Trisha Holmes is Project Manager 0-65 Disability Service at Croydon Council. Trisha is implementing Multimedia Advocacy and RIX Wikis throughout the borough, to support children and young people with special educational needs and disabilities.  She has also set up a post-16 project using Wikis to help young people transition into adulthood.

These are her words:

“Why am I so passionate about Wikis?  They are so empowering.  A lot of children and young people with additional needs and disabilities are reduced to problems on the page. With a Wiki, you immediately turn the problem upside-down and you actually see the human being.”

“I’m working with parents who have started to develop their Wikis, including one who has a child with complex health needs and who has at least 17 different carers.  Her mum could see the value of a Wiki, to show what she can do, how she communicates and to teach the carers how to care for her when they know she’s in pain, or she’s hungry or thirsty.  It’s incredibly powerful.”

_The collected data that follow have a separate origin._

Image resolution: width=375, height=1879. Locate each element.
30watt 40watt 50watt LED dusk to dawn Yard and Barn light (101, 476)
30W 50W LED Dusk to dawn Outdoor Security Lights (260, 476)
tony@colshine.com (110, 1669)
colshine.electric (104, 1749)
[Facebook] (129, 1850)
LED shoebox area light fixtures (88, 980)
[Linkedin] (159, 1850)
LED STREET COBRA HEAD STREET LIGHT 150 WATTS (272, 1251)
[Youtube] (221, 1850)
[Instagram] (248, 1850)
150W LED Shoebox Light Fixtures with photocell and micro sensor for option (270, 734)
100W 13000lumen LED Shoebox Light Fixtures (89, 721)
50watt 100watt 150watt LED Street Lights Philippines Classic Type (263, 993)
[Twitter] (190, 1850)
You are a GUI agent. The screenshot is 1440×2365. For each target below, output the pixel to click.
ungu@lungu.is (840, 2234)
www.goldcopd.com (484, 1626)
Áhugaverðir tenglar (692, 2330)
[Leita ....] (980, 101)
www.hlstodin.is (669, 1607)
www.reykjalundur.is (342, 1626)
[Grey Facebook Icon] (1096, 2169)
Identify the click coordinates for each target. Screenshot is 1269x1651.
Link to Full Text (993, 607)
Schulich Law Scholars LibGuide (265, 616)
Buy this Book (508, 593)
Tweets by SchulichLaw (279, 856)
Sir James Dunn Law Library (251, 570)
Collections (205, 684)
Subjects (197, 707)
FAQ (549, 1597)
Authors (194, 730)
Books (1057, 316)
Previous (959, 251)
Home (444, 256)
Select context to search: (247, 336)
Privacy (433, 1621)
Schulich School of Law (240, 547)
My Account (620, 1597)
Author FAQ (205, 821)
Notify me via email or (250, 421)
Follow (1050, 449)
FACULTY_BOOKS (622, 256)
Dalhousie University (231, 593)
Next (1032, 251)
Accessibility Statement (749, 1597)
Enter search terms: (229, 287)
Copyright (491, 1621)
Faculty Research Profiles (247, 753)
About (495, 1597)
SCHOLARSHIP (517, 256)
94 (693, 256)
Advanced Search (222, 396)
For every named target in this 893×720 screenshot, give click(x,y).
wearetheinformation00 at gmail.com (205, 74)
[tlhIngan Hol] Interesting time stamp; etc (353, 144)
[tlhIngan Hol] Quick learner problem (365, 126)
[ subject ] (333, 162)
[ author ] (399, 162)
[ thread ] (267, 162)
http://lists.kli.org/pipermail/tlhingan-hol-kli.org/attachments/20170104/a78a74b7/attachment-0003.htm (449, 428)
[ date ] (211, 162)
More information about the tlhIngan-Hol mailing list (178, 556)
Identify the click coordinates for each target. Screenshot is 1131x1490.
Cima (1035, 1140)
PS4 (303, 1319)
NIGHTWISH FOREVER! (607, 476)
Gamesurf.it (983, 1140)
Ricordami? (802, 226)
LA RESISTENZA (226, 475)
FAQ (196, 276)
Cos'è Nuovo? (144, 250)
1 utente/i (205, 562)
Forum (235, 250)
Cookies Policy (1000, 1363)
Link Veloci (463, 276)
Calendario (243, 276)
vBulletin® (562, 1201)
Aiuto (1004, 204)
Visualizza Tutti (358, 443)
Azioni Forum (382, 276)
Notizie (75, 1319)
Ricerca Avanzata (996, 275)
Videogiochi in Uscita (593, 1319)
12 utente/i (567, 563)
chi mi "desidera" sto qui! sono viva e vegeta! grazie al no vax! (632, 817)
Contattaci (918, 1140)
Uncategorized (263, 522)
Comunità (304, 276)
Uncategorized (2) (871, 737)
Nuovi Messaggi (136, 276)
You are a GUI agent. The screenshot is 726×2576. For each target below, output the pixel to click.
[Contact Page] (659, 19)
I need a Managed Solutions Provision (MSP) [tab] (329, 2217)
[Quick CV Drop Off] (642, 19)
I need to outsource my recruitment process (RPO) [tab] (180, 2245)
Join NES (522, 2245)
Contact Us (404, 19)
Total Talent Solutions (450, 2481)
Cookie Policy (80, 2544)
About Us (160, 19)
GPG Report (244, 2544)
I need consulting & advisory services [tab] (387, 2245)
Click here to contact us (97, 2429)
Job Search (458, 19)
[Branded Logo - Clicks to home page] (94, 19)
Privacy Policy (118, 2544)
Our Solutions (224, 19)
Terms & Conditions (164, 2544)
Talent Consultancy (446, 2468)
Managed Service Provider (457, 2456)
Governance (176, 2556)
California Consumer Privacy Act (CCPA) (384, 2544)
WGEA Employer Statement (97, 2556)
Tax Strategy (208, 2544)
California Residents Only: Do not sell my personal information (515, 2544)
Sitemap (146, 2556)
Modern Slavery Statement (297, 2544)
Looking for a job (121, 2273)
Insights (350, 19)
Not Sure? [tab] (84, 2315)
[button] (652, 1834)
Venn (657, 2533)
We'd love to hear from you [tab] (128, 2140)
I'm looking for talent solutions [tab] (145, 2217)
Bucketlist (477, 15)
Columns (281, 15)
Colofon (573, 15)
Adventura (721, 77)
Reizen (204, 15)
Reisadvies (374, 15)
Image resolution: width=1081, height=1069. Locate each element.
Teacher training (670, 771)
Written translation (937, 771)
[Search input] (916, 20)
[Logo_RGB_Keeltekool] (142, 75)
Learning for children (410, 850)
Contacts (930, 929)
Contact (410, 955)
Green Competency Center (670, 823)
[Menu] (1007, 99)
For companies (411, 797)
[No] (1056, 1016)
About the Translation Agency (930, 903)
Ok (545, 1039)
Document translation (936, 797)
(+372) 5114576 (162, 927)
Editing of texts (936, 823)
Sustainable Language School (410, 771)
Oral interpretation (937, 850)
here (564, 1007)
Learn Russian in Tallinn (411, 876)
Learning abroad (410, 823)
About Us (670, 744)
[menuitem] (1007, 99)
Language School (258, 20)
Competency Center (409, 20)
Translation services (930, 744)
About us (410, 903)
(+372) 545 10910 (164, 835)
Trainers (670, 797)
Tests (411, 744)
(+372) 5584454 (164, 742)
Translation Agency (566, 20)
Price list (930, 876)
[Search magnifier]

“Another mum shared her son’s Wiki with us.  She explained that Harry can’t have a conversation with anyone easily and won’t look anyone in the eye.  But she showed a video of him standing on stage at the Royal Albert Hall, in front of hundreds of people, playing in an orchestra.  And that’s the power of a Wiki.  Suddenly you look at Harry in a different way.”

Post 16 project

“There’s a group of young people and we want to work with them to provide pathways into education and employment for them.  These are young people who would have been sent away to residential schools out of their own community.  So they would have to come back and start to re-establish their social network, having lost touch with their school friends and not knowing how to get around in Croydon.  So we’re keeping them in the community.  They have a formal education two days a week then spend time at the local youth centre learning life skills.

“We’re helping them transition to adulthood.   The young people have set up their Wiki, calling it ‘Access to Success’ – it’s a personalised study programme.

“So they are learning practical skills, about being safe, getting out and about, cooking, staying healthy, working together as a team, and making friends.”